Standing at the entrance to St. Angela’s church with a smile on his face, Real Bouchard was one of the first people who welcomed John Shores and his family to the deaf Catholic community in Edmonton many years ago.
“The way I looked at him through teenager’s eyes, I saw him as a person feeling a sense of wholeness,” recalled Shores. “A man knowing his obligation, duty and responsibility.”
A healthy flock of at least 50 deaf and hard-of-hearing Catholics would meet at the church in the 1970s, having their spiritual needs met by the Archdiocese of Edmonton’s ministry to the deaf, known today as St. Mark’s Catholic Community for the Deaf.
Over the decades, Bouchard – deaf due to an illness at a young age – became a “pillar” of St. Mark’s Catholic Community for the Deaf, said Shores, its board chairman. And St. Mark’s is mourning the loss of Bouchard who died on Oct. 21 at the age of 92.
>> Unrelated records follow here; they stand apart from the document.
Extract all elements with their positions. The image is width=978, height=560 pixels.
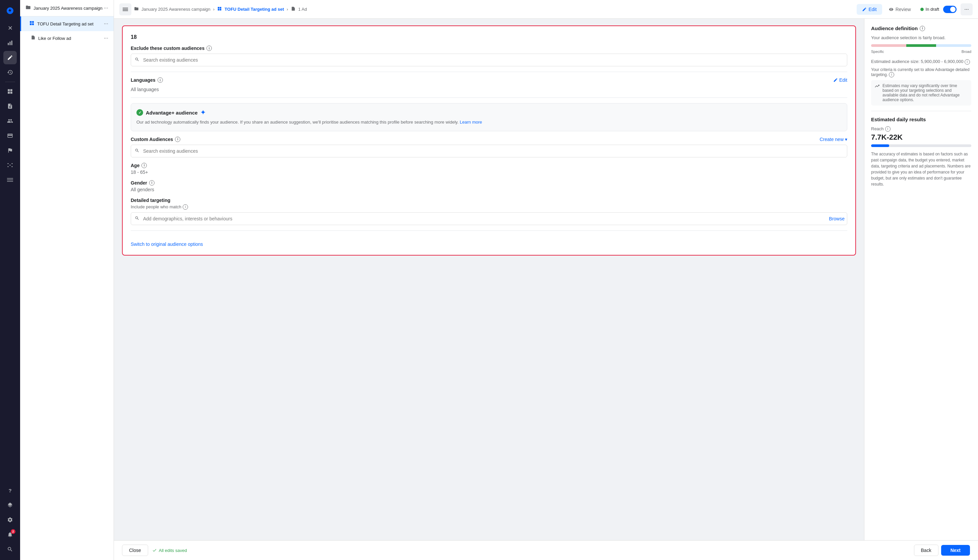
notification-icon[interactable]: 2 (3, 528, 17, 541)
detailed-targeting-group: Detailed targeting Include people who ma… (131, 198, 847, 225)
reach-info-icon[interactable]: i (885, 126, 891, 132)
age-value: 18 - 65+ (131, 170, 847, 175)
next-button[interactable]: Next (941, 545, 970, 556)
back-button[interactable]: Back (914, 545, 938, 556)
ad-doc-icon (31, 35, 35, 41)
documents-icon[interactable] (3, 100, 17, 113)
reach-value: 7.7K-22K (871, 133, 971, 142)
breadcrumb-adset-icon (217, 7, 222, 12)
breadcrumb-folder-icon (134, 7, 139, 12)
ad-label: Like or Follow ad (38, 36, 71, 41)
audience-def-info-icon[interactable]: i (919, 26, 925, 31)
languages-row: Languages i All languages Edit (131, 77, 847, 92)
review-tab[interactable]: Review (883, 4, 916, 15)
svg-rect-11 (123, 8, 128, 8)
exclude-info-icon[interactable]: i (206, 45, 212, 51)
create-new-button[interactable]: Create new ▾ (819, 137, 847, 142)
estimated-size: Estimated audience size: 5,900,000 - 6,9… (871, 59, 971, 65)
nav-adset-item[interactable]: TOFU Detail Targeting ad set ··· (20, 17, 114, 31)
edit-tab-label: Edit (869, 7, 877, 12)
breadcrumb: January 2025 Awareness campaign › TOFU D… (134, 7, 307, 12)
learn-more-link[interactable]: Learn more (460, 120, 482, 125)
save-status-text: All edits saved (159, 548, 187, 553)
trend-icon (874, 83, 880, 102)
meter-red (871, 44, 906, 47)
svg-point-6 (8, 166, 9, 167)
breadcrumb-ad: 1 Ad (298, 7, 307, 12)
edit-tab[interactable]: Edit (857, 4, 882, 15)
languages-label: Languages i (131, 77, 163, 83)
top-bar-tabs: Edit Review (857, 4, 916, 15)
svg-rect-9 (7, 180, 13, 180)
menu2-icon[interactable] (3, 173, 17, 187)
nav-campaign-item[interactable]: January 2025 Awareness campaign ··· (20, 0, 114, 17)
nav-ad-item[interactable]: Like or Follow ad ··· (20, 31, 114, 45)
advantage-header: ✓ Advantage+ audience ✦ (136, 109, 842, 116)
reach-label: Reach i (871, 126, 971, 132)
status-dot (920, 8, 924, 11)
meter-labels: Specific Broad (871, 50, 971, 53)
custom-audiences-label: Custom Audiences i (131, 137, 180, 142)
help-icon[interactable]: ? (3, 483, 17, 497)
search2-icon[interactable] (3, 543, 17, 556)
specific-label: Specific (871, 50, 884, 53)
custom-search-icon (135, 148, 139, 154)
svg-point-3 (10, 165, 11, 166)
gender-label: Gender i (131, 180, 847, 185)
meter-light (936, 44, 971, 47)
layers2-icon[interactable] (3, 498, 17, 512)
top-bar-actions: Edit Review In draft ··· (857, 3, 973, 15)
browse-button[interactable]: Browse (829, 216, 844, 222)
advantage-check-icon: ✓ (136, 109, 143, 116)
include-info-icon[interactable]: i (183, 204, 188, 210)
payment-icon[interactable] (3, 129, 17, 142)
breadcrumb-campaign: January 2025 Awareness campaign (141, 7, 211, 12)
custom-search-wrapper (131, 145, 847, 157)
languages-info-icon[interactable]: i (157, 77, 163, 83)
estimate-note: Estimates may vary significantly over ti… (871, 80, 971, 105)
audience-desc: Your audience selection is fairly broad. (871, 35, 971, 40)
gender-info-icon[interactable]: i (149, 180, 154, 185)
bottom-left: Close All edits saved (122, 545, 187, 556)
more-options-button[interactable]: ··· (961, 3, 973, 15)
meta-logo (3, 4, 17, 17)
svg-point-4 (8, 163, 9, 164)
svg-rect-13 (123, 10, 128, 11)
form-area: 18 Exclude these custom audiences i (114, 19, 864, 540)
close-button[interactable]: Close (122, 545, 148, 556)
audience-def-title: Audience definition i (871, 25, 971, 31)
targeting-input[interactable] (131, 212, 847, 225)
grid-view-icon[interactable] (3, 85, 17, 98)
custom-audiences-info-icon[interactable]: i (175, 137, 180, 142)
exclude-search-wrapper (131, 53, 847, 66)
draft-toggle[interactable] (943, 6, 956, 13)
campaign-dots[interactable]: ··· (104, 5, 108, 11)
languages-edit-link[interactable]: Edit (833, 77, 847, 83)
ad-dots[interactable]: ··· (104, 35, 108, 41)
history-icon[interactable] (3, 66, 17, 79)
network2-icon[interactable] (3, 158, 17, 172)
gender-value: All genders (131, 187, 847, 192)
notification-badge: 2 (11, 529, 15, 534)
age-info-icon[interactable]: i (141, 163, 147, 168)
edit-pen-icon[interactable] (3, 51, 17, 64)
audience-icon[interactable] (3, 114, 17, 128)
daily-results-title: Estimated daily results (871, 117, 971, 122)
review-tab-label: Review (896, 7, 911, 12)
advantage-note-info-icon[interactable]: i (889, 72, 894, 77)
flag2-icon[interactable] (3, 144, 17, 157)
svg-rect-2 (12, 40, 12, 45)
adset-dots[interactable]: ··· (104, 21, 108, 27)
age-group: Age i 18 - 65+ (131, 163, 847, 175)
sidebar-toggle-button[interactable] (119, 3, 131, 15)
exclude-search-input[interactable] (131, 53, 847, 66)
languages-value: All languages (131, 87, 163, 92)
chart-bar-icon[interactable] (3, 36, 17, 50)
estimated-size-info-icon[interactable]: i (965, 59, 970, 65)
main-area: January 2025 Awareness campaign › TOFU D… (114, 0, 978, 560)
settings2-icon[interactable] (3, 513, 17, 527)
content-body: 18 Exclude these custom audiences i (114, 19, 978, 540)
switch-audience-link[interactable]: Switch to original audience options (131, 242, 203, 247)
close-icon[interactable]: ✕ (3, 22, 17, 35)
custom-search-input[interactable] (131, 145, 847, 157)
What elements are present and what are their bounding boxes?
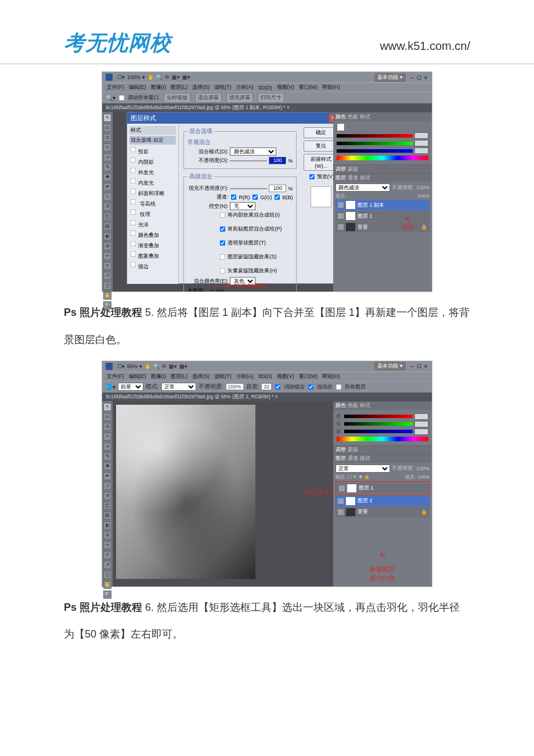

Today, St. Mark’s includes about 70 Deaf and Hard of Hearing Catholics, including about 35 who attend regularly in Edmonton. The St. Mark’s Catholic Community of the Deaf meets Sundays in the Providence Centre Chapel at 9 a.m., where a service is conducted in English and American Sign Language.
“In a way you can say that he is the founder of our community,” said Father Matthew Hysell, whose ordination made national history in 2012 as the first deaf priest in Canada.
Bouchard was one of the co-founders of the Edmonton Association of the Deaf in 1951.
Beyond that, he pioneered the efforts to establish a Catholic ministry for the deaf and hard of hearing.
When Bouchard was asked to help with Mass for deaf children in 1961, he was “more than happy to assist in any way,” said his eldest daughter, Corinne Kuly.
Bouchard, who knew the Latin Mass well from growing up in a devout Catholic home would interpret the Mass in sign language to the deaf children assembled in the choir loft.
“He was very proud to be a Catholic and supported the Church in every way that he could,” said Kuly.
“Real wanted to follow Jesus, working to make the Catholic faith accessible to his fellow deaf believers in the community,” said Dr. Joseph McLaughlin, president of the International Catholic Deaf Association – Canadian Section which fosters Catholic communities of the deaf and helps to develop programs for them within the Church.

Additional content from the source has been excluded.